[Transcribed page contents]
***
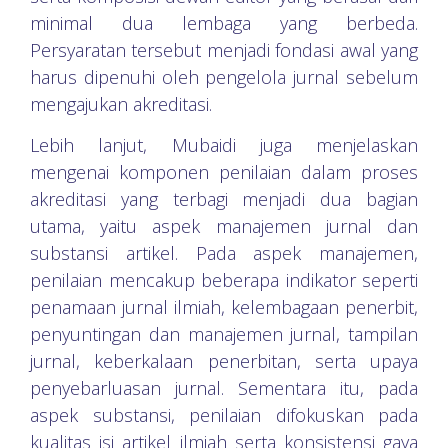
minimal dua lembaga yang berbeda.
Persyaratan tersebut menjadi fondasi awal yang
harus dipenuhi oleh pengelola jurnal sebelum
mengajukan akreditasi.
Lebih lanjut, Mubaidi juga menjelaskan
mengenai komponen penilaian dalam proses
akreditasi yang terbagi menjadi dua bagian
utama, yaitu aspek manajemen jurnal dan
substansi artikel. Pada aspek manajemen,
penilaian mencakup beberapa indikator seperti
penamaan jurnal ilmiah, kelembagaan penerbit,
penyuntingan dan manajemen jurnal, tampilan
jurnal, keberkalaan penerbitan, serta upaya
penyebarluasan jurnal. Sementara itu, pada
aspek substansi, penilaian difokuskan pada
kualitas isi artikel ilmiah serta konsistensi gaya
***
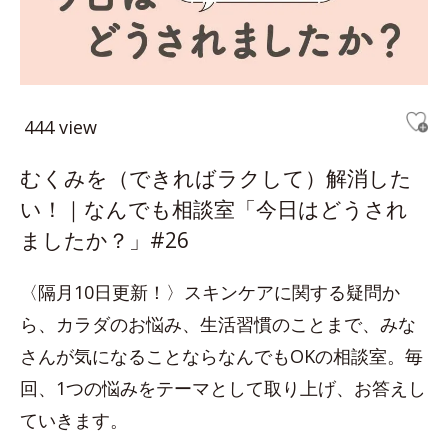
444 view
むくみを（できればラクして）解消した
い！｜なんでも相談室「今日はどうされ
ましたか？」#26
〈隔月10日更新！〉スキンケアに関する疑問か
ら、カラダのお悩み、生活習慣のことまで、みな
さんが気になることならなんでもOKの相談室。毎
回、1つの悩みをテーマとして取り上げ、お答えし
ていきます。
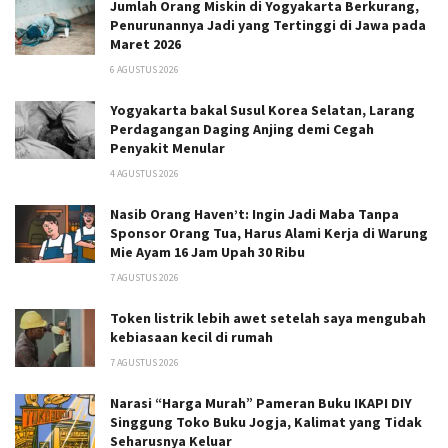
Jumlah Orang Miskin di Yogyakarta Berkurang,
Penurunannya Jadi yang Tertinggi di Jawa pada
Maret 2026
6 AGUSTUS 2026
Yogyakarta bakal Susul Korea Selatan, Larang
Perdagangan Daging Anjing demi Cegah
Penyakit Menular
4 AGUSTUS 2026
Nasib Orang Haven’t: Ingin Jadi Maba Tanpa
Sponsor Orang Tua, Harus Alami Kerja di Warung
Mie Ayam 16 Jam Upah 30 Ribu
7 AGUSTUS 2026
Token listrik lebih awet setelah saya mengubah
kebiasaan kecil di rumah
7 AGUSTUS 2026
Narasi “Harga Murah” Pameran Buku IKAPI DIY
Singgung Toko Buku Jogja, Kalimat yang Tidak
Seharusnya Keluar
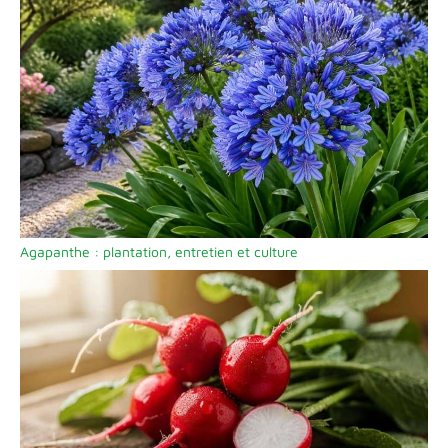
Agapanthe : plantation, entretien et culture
***
Your objective: Would you retype exactly the lines above, from the line with "minimal dua lembaga yang berbeda." to the line with "kualitas isi artikel", with both end lines kept and nothing more?

Written answer:
minimal dua lembaga yang berbeda.
Persyaratan tersebut menjadi fondasi awal yang
harus dipenuhi oleh pengelola jurnal sebelum
mengajukan akreditasi.
Lebih lanjut, Mubaidi juga menjelaskan
mengenai komponen penilaian dalam proses
akreditasi yang terbagi menjadi dua bagian
utama, yaitu aspek manajemen jurnal dan
substansi artikel. Pada aspek manajemen,
penilaian mencakup beberapa indikator seperti
penamaan jurnal ilmiah, kelembagaan penerbit,
penyuntingan dan manajemen jurnal, tampilan
jurnal, keberkalaan penerbitan, serta upaya
penyebarluasan jurnal. Sementara itu, pada
aspek substansi, penilaian difokuskan pada
kualitas isi artikel ilmiah serta konsistensi gaya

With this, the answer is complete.